Target Rolls Out Its First Net-Zero Energy Store
Rooftop solar panels are old news, but solar panels in the parking lot have one of the most ubiquitous big-box retailers thinking net-zero.
Target Corp. has retrofitted a store in Vista, California, to be a net-zero energy facility. The site will generate more renewable energy than it needs to operate and will test various other changes to its physical plant to reduce the building’s emissions, which the company says can be applied to other Target locations in the future.
The site will generate energy through 3,420 solar panels installed on its roof and on newly installed carport canopies in the parking lot. Target predicts that the panels will generate as much as a 10% energy surplus that can be transmitted to the local grid.
The building will also power its heating system via the solar panels instead of natural gas, and the store will use carbon dioxide refrigeration rather than standard systems.

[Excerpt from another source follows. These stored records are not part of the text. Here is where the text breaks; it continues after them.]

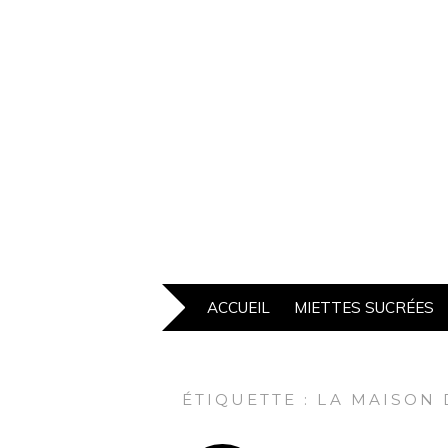
ACCUEIL
MIETTES SUCRÉES
ÉTIQUETTE :
LA MAISON 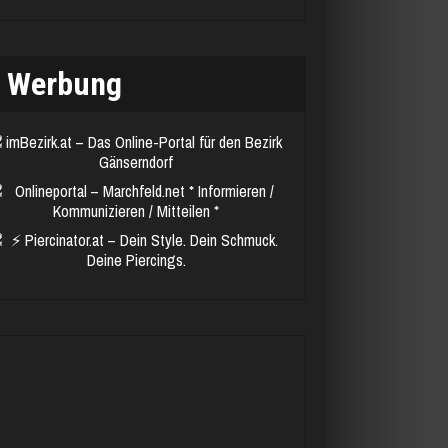
Werbung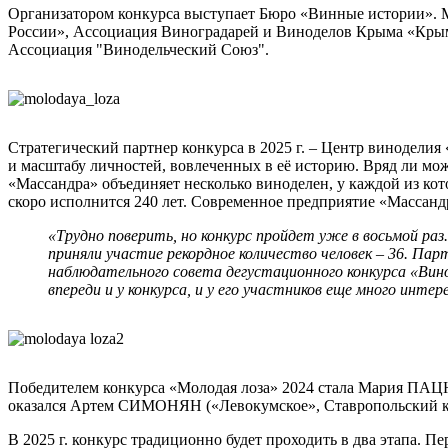
Организатором конкурса выступает Бюро «Винные истории». М
России», Ассоциация Виноградарей и Виноделов Крыма «Крым
Ассоциация "Винодельческий Союз".
Стратегический партнер конкурса в 2025 г. – Центр виноделия
и масштабу личностей, вовлеченных в её историю. Вряд ли мож
«Массандра» объединяет несколько виноделен, у каждой из ко
скоро исполнится 240 лет. Современное предприятие «Массанд
«Трудно поверить, но конкурс пройдет уже в восьмой ра
приняли участие рекордное количество человек – 36. Па
наблюдательного совета дегустационного конкурса «Вин
впереди и у конкурса, и у его участников еще много инт
Победителем конкурса «Молодая лоза» 2024 стала Мария ПАЦЮ
оказался Артем СИМОНЯН («Левокумское», Ставропольский к
В 2025 г. конкурс традиционно будет проходить в два этапа. Пе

Target is planning to use carbon dioxide refrigeration chainwide by 2040, which the company says will reduce its greenhouse gas emissions by 20%.
The final redesign of the store includes more than 1,300 LED lights, which together cut 10% off its total energy usage.
"Our Vista store’s retrofit is the next step in our sustainability journey and a glimpse of the future we’re working toward,” Target Senior Vice President of Properties John Conlin said in a statement. “Our new stores and remodel programs are designed to help achieve our sustainability goals as we test, learn and scale our innovations."
The company has applied for net-zero energy certification from the International Living Future Institute for the Vista store.
More than 25% of Target stores, or 542 nationwide, already include rooftop solar, producing about 255 megawatts of energy annually.